How to complete this task:
Omit all pictures and give the records below again exactly as written.

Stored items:
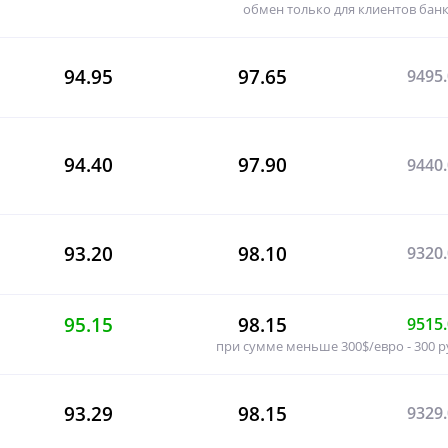
обмен только для клиентов бан
94.95
97.65
9495
94.40
97.90
9440
93.20
98.10
9320
95.15
98.15
9515
при сумме меньше 300$/евро - 300 
93.29
98.15
9329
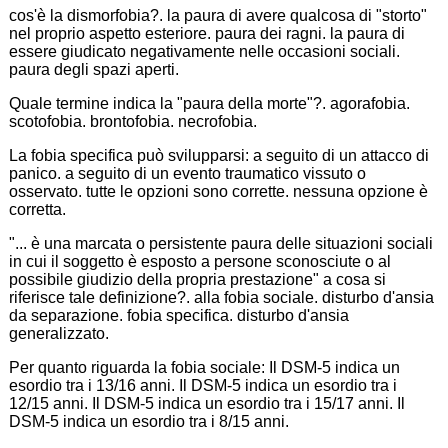
cos'è la dismorfobia?. la paura di avere qualcosa di "storto"
nel proprio aspetto esteriore. paura dei ragni. la paura di
essere giudicato negativamente nelle occasioni sociali.
paura degli spazi aperti.
Quale termine indica la "paura della morte"?. agorafobia.
scotofobia. brontofobia. necrofobia.
La fobia specifica può svilupparsi: a seguito di un attacco di
panico. a seguito di un evento traumatico vissuto o
osservato. tutte le opzioni sono corrette. nessuna opzione è
corretta.
"... è una marcata o persistente paura delle situazioni sociali
in cui il soggetto è esposto a persone sconosciute o al
possibile giudizio della propria prestazione" a cosa si
riferisce tale definizione?. alla fobia sociale. disturbo d'ansia
da separazione. fobia specifica. disturbo d'ansia
generalizzato.
Per quanto riguarda la fobia sociale: Il DSM-5 indica un
esordio tra i 13/16 anni. Il DSM-5 indica un esordio tra i
12/15 anni. Il DSM-5 indica un esordio tra i 15/17 anni. Il
DSM-5 indica un esordio tra i 8/15 anni.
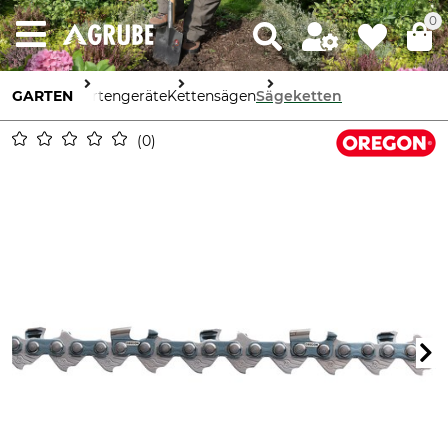
0
GARTEN
Gartengeräte
Kettensägen
Sägeketten
0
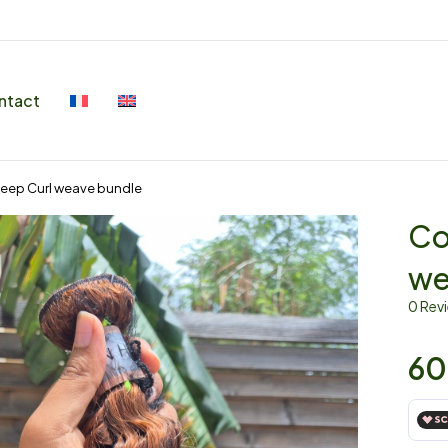
ntact
Deep Curl weave bundle
Co
we
0 Rev
60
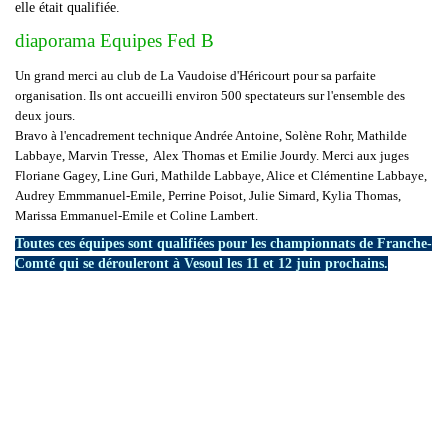
elle était qualifiée.
diaporama Equipes Fed B
Un grand merci au club de La Vaudoise d'Héricourt pour sa parfaite
organisation. Ils ont accueilli environ 500 spectateurs sur l'ensemble des
deux jours.
Bravo à l'encadrement technique Andrée Antoine, Solène Rohr, Mathilde
Labbaye, Marvin Tresse, Alex Thomas et Emilie Jourdy. Merci aux juges
Floriane Gagey, Line Guri, Mathilde Labbaye, Alice et Clémentine Labbaye,
Audrey Emmmanuel-Emile, Perrine Poisot, Julie Simard, Kylia Thomas,
Marissa Emmanuel-Emile et Coline Lambert.
Toutes ces équipes sont qualifiées pour les championnats de Franche-
Comté qui se dérouleront à Vesoul les 11 et 12 juin prochains.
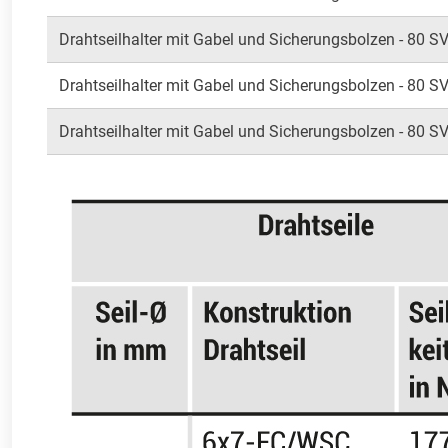
Drahtseilhalter mit Gabel und Sicherungsbolzen - 80 SV
Drahtseilhalter mit Gabel und Sicherungsbolzen - 80 SV
Drahtseilhalter mit Gabel und Sicherungsbolzen - 80 SV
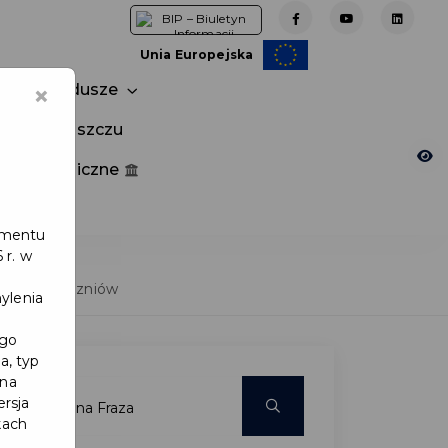
Unia Europejska
×
Fundusze
tuj w Pruszczu
nia publiczne
e
lamentu
 r. w
lnionych uczniów
ylenia
ego
a, typ
 na
ersja
kach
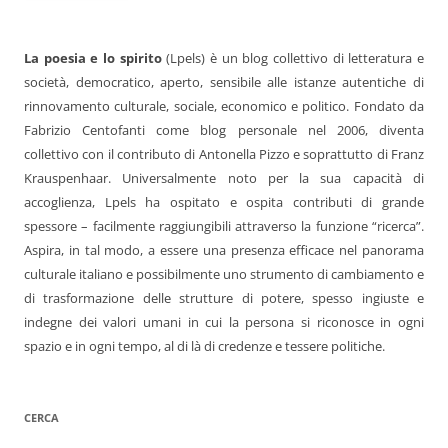
La poesia e lo spirito
(Lpels) è un blog collettivo di letteratura e
società, democratico, aperto, sensibile alle istanze autentiche di
rinnovamento culturale, sociale, economico e politico. Fondato da
Fabrizio Centofanti come blog personale nel 2006, diventa
collettivo con il contributo di Antonella Pizzo e soprattutto di Franz
Krauspenhaar. Universalmente noto per la sua capacità di
accoglienza, Lpels ha ospitato e ospita contributi di grande
spessore – facilmente raggiungibili attraverso la funzione “ricerca”.
Aspira, in tal modo, a essere una presenza efficace nel panorama
culturale italiano e possibilmente uno strumento di cambiamento e
di trasformazione delle strutture di potere, spesso ingiuste e
indegne dei valori umani in cui la persona si riconosce in ogni
spazio e in ogni tempo, al di là di credenze e tessere politiche.
CERCA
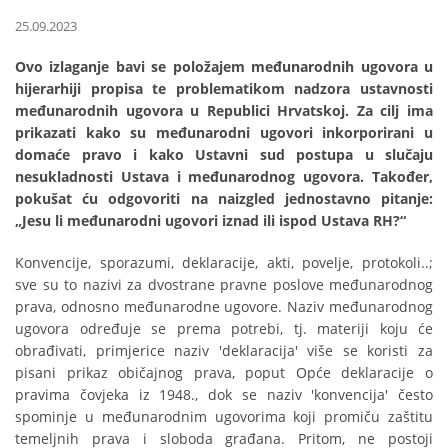
25.09.2023
Ovo izlaganje bavi se položajem međunarodnih ugovora u
hijerarhiji propisa te problematikom nadzora ustavnosti
međunarodnih ugovora u Republici Hrvatskoj. Za cilj ima
prikazati kako su međunarodni ugovori inkorporirani u
domaće pravo i kako Ustavni sud postupa u slučaju
nesukladnosti Ustava i međunarodnog ugovora. Također,
pokušat ću odgovoriti na naizgled jednostavno pitanje:
„Jesu li međunarodni ugovori iznad ili ispod Ustava RH?“
Konvencije, sporazumi, deklaracije, akti, povelje, protokoli..;
sve su to nazivi za dvostrane pravne poslove međunarodnog
prava, odnosno međunarodne ugovore. Naziv međunarodnog
ugovora određuje se prema potrebi, tj. materiji koju će
obrađivati, primjerice naziv 'deklaracija' više se koristi za
pisani prikaz običajnog prava, poput Opće deklaracije o
pravima čovjeka iz 1948., dok se naziv 'konvencija' često
spominje u međunarodnim ugovorima koji promiču zaštitu
temeljnih prava i sloboda građana. Pritom, ne postoji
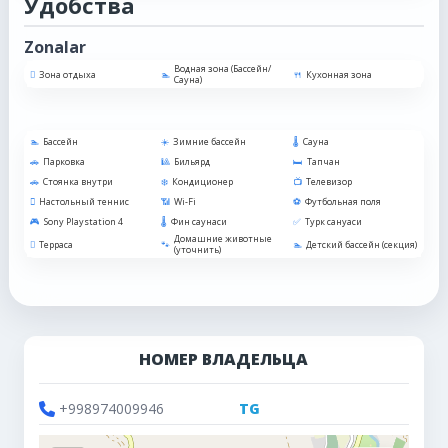
Удобства
Zonalar
Водная зона (Бассейн/
Зона отдыха
Кухонная зона
Сауна)
Бассейн
Зимние бассейн
Сауна
Парковка
Бильярд
Тапчан
Стоянка внутри
Кондиционер
Телевизор
Настольный теннис
Wi-Fi
Футбольная поля
Sony Playstation 4
Фин саунаси
Турк сануаси
Домашние животные
Терраса
Детский бассейн (секция)
(уточнить)
НОМЕР ВЛАДЕЛЬЦА
+998974009946
TG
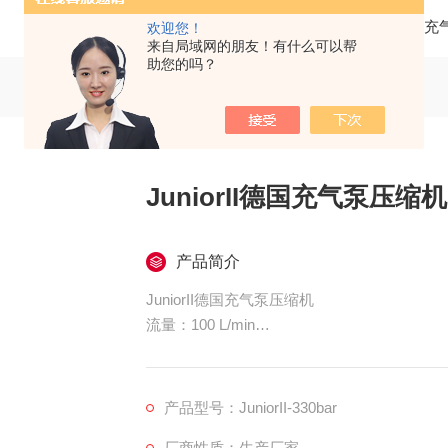
当前位置：
首页
产品中心
科尔奇呼吸空气充
欢迎您！
来自局域网的朋友！有什么可以帮
助您的吗？
JuniorII德国充气泵压缩机
产品简介
JuniorII德国充气泵压缩机
流量：100 L/min
转速：2300 r/min
电机功率：2.2 kw
过滤系统：TRIPLEX P21
产品型号：JuniorII-330bar
较好高压力：225 bar 或 330bar
厂商性质：生产厂家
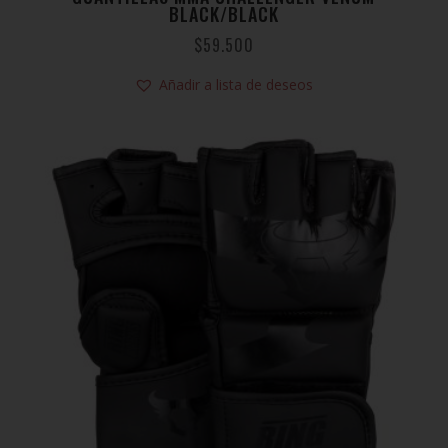
BLACK/BLACK
$
59.500
Añadir a lista de deseos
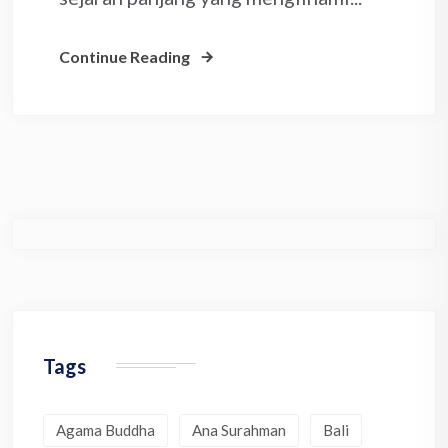
Continue Reading
Tags
Agama Buddha
Ana Surahman
Bali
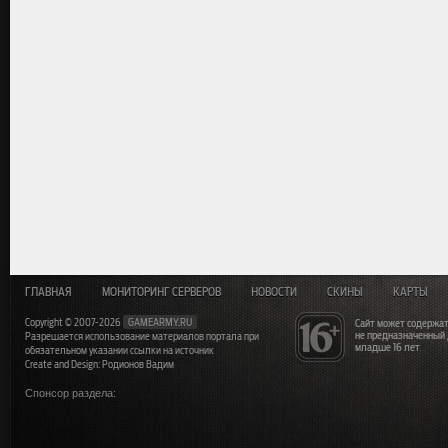
ГЛАВНАЯ
МОНИТОРИНГ СЕРВЕРОВ
НОВОСТИ
СКИНЫ
КАРТЫ
Copyright © 2007-2026
GAMEARMY.RU
Сайт может содержат
не предназначенный
Разрешается использование материалов портала при
младше 16 лет
обязательном указании ссылки на источник
Create and Design: Родионов Вадим
Спонсор раздела:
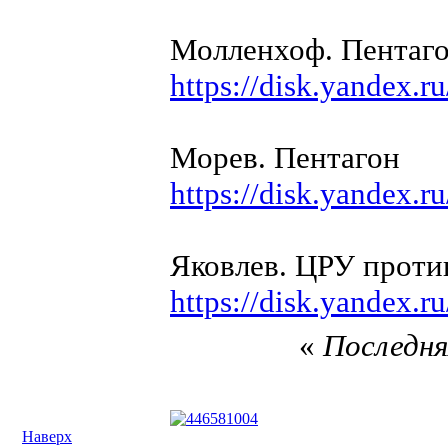
Молленхоф. Пентаг
https://disk.yandex
Морев. Пентагон
https://disk.yandex
Яковлев. ЦРУ проти
https://disk.yandex
«
Последня
Наверх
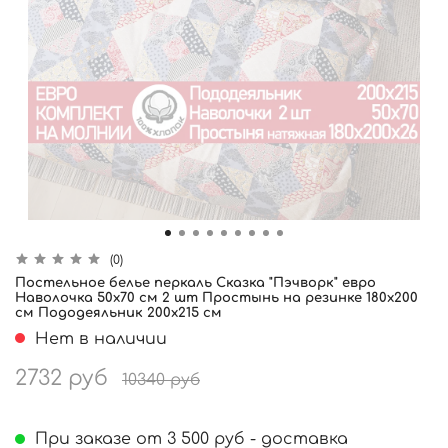
(0)
Постельное белье перкаль Сказка "Пэчворк" евро
Наволочка 50х70 см 2 шт Простынь на резинке 180x200
см Пододеяльник 200x215 см
Нет в наличии
2732 руб
10340 руб
При заказе от 3 500 руб - доставка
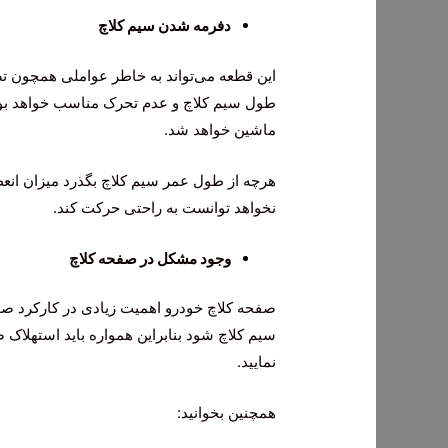
دفرمه شدن سیم کلاچ
این قطعه می‌تواند به خاطر عواملی همچون ت
طول سیم کلاچ و عدم تحرک مناسب خواهد بود.
ماشین خواهد شد.
هرچه از طول عمر سیم کلاچ بگذرد میزان انع
نخواهد توانست به راحتی حرکت کند.
وجود مشکل در صفحه کلاچ
صفحه کلاچ خودرو اهمیت زیادی در کارکرد صحی
سیم کلاچ شود بنابراین همواره باید استهلاک 
نمایید.
همچنین بخوانید:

Exercise response:
обмен только для клиентов бан
94.95
97.65
9495
94.40
97.90
9440
93.20
98.10
9320
95.15
98.15
9515
при сумме меньше 300$/евро - 300 
93.29
98.15
9329
cos'è la dismorfobia?. la paura di avere qualcosa di "storto"
nel proprio aspetto esteriore. paura dei ragni. la paura di
essere giudicato negativamente nelle occasioni sociali.
paura degli spazi aperti.
Quale termine indica la "paura della morte"?. agorafobia.
scotofobia. brontofobia. necrofobia.
La fobia specifica può svilupparsi: a seguito di un attacco di
panico. a seguito di un evento traumatico vissuto o
osservato. tutte le opzioni sono corrette. nessuna opzione è
corretta.
"... è una marcata o persistente paura delle situazioni sociali
in cui il soggetto è esposto a persone sconosciute o al
possibile giudizio della propria prestazione" a cosa si
riferisce tale definizione?. alla fobia sociale. disturbo d'ansia
da separazione. fobia specifica. disturbo d'ansia
generalizzato.
Per quanto riguarda la fobia sociale: Il DSM-5 indica un
esordio tra i 13/16 anni. Il DSM-5 indica un esordio tra i
12/15 anni. Il DSM-5 indica un esordio tra i 15/17 anni. Il
DSM-5 indica un esordio tra i 8/15 anni.
0
GARTEN
Gartengeräte
Kettensägen
Sägeketten
0
ntact
Deep Curl weave bundle
Co
we
0 Rev
60
elle était qualifiée.
diaporama Equipes Fed B
Un grand merci au club de La Vaudoise d'Héricourt pour sa parfaite
organisation. Ils ont accueilli environ 500 spectateurs sur l'ensemble des
deux jours.
Bravo à l'encadrement technique Andrée Antoine, Solène Rohr, Mathilde
Labbaye, Marvin Tresse, Alex Thomas et Emilie Jourdy. Merci aux juges
Floriane Gagey, Line Guri, Mathilde Labbaye, Alice et Clémentine Labbaye,
Audrey Emmmanuel-Emile, Perrine Poisot, Julie Simard, Kylia Thomas,
Marissa Emmanuel-Emile et Coline Lambert.
Toutes ces équipes sont qualifiées pour les championnats de Franche-
Comté qui se dérouleront à Vesoul les 11 et 12 juin prochains.
Drahtseilhalter mit Gabel und Sicherungsbolzen - 80 SV
Drahtseilhalter mit Gabel und Sicherungsbolzen - 80 SV
Drahtseilhalter mit Gabel und Sicherungsbolzen - 80 SV
Unia Europejska
×
Fundusze
tuj w Pruszczu
nia publiczne
e
lamentu
 r. w
lnionych uczniów
ylenia
ego
a, typ
 na
ersja
kach
La poesia e lo spirito
(Lpels) è un blog collettivo di letteratura e
società, democratico, aperto, sensibile alle istanze autentiche di
rinnovamento culturale, sociale, economico e politico. Fondato da
Fabrizio Centofanti come blog personale nel 2006, diventa
collettivo con il contributo di Antonella Pizzo e soprattutto di Franz
Krauspenhaar. Universalmente noto per la sua capacità di
accoglienza, Lpels ha ospitato e ospita contributi di grande
spessore – facilmente raggiungibili attraverso la funzione “ricerca”.
Aspira, in tal modo, a essere una presenza efficace nel panorama
culturale italiano e possibilmente uno strumento di cambiamento e
di trasformazione delle strutture di potere, spesso ingiuste e
indegne dei valori umani in cui la persona si riconosce in ogni
spazio e in ogni tempo, al di là di credenze e tessere politiche.
CERCA
25.09.2023
Ovo izlaganje bavi se položajem međunarodnih ugovora u
hijerarhiji propisa te problematikom nadzora ustavnosti
međunarodnih ugovora u Republici Hrvatskoj. Za cilj ima
prikazati kako su međunarodni ugovori inkorporirani u
domaće pravo i kako Ustavni sud postupa u slučaju
nesukladnosti Ustava i međunarodnog ugovora. Također,
pokušat ću odgovoriti na naizgled jednostavno pitanje:
„Jesu li međunarodni ugovori iznad ili ispod Ustava RH?“
Konvencije, sporazumi, deklaracije, akti, povelje, protokoli..;
sve su to nazivi za dvostrane pravne poslove međunarodnog
prava, odnosno međunarodne ugovore. Naziv međunarodnog
ugovora određuje se prema potrebi, tj. materiji koju će
obrađivati, primjerice naziv 'deklaracija' više se koristi za
pisani prikaz običajnog prava, poput Opće deklaracije o
pravima čovjeka iz 1948., dok se naziv 'konvencija' često
spominje u međunarodnim ugovorima koji promiču zaštitu
temeljnih prava i sloboda građana. Pritom, ne postoji
Удобства
Zonalar
Водная зона (Бассейн/
Зона отдыха
Кухонная зона
Сауна)
Бассейн
Зимние бассейн
Сауна
Парковка
Бильярд
Тапчан
Стоянка внутри
Кондиционер
Телевизор
Настольный теннис
Wi-Fi
Футбольная поля
Sony Playstation 4
Фин саунаси
Турк сануаси
Домашние животные
Терраса
Детский бассейн (секция)
(уточнить)
НОМЕР ВЛАДЕЛЬЦА
+998974009946
TG
当前位置：
首页
产品中心
科尔奇呼吸空气充
欢迎您！
来自局域网的朋友！有什么可以帮
助您的吗？
JuniorII德国充气泵压缩机
产品简介
JuniorII德国充气泵压缩机
流量：100 L/min
转速：2300 r/min
电机功率：2.2 kw
过滤系统：TRIPLEX P21
产品型号：JuniorII-330bar
较好高压力：225 bar 或 330bar
厂商性质：生产厂家
BLACK/BLACK
$
59.500
Añadir a lista de deseos
Continue Reading
Tags
Agama Buddha
Ana Surahman
Bali
ГЛАВНАЯ
МОНИТОРИНГ СЕРВЕРОВ
НОВОСТИ
СКИНЫ
КАРТЫ
Copyright © 2007-2026
GAMEARMY.RU
Сайт может содержат
не предназначенный
Разрешается использование материалов портала при
младше 16 лет
обязательном указании ссылки на источник
Create and Design: Родионов Вадим
Спонсор раздела:
Молленхоф. Пентаг
https://disk.yandex
Морев. Пентагон
https://disk.yandex
Яковлев. ЦРУ проти
https://disk.yandex
«
Последня
Наверх
(0)
Постельное белье перкаль Сказка "Пэчворк" евро
Наволочка 50х70 см 2 шт Простынь на резинке 180x200
см Пододеяльник 200x215 см
Нет в наличии
2732 руб
10340 руб
При заказе от 3 500 руб - доставка
دفرمه شدن سیم کلاچ
این قطعه می‌تواند به خاطر عواملی همچون ت
طول سیم کلاچ و عدم تحرک مناسب خواهد بود.
ماشین خواهد شد.
هرچه از طول عمر سیم کلاچ بگذرد میزان انع
نخواهد توانست به راحتی حرکت کند.
وجود مشکل در صفحه کلاچ
صفحه کلاچ خودرو اهمیت زیادی در کارکرد صحی
سیم کلاچ شود بنابراین همواره باید استهلاک 
نمایید.
همچنین بخوانید:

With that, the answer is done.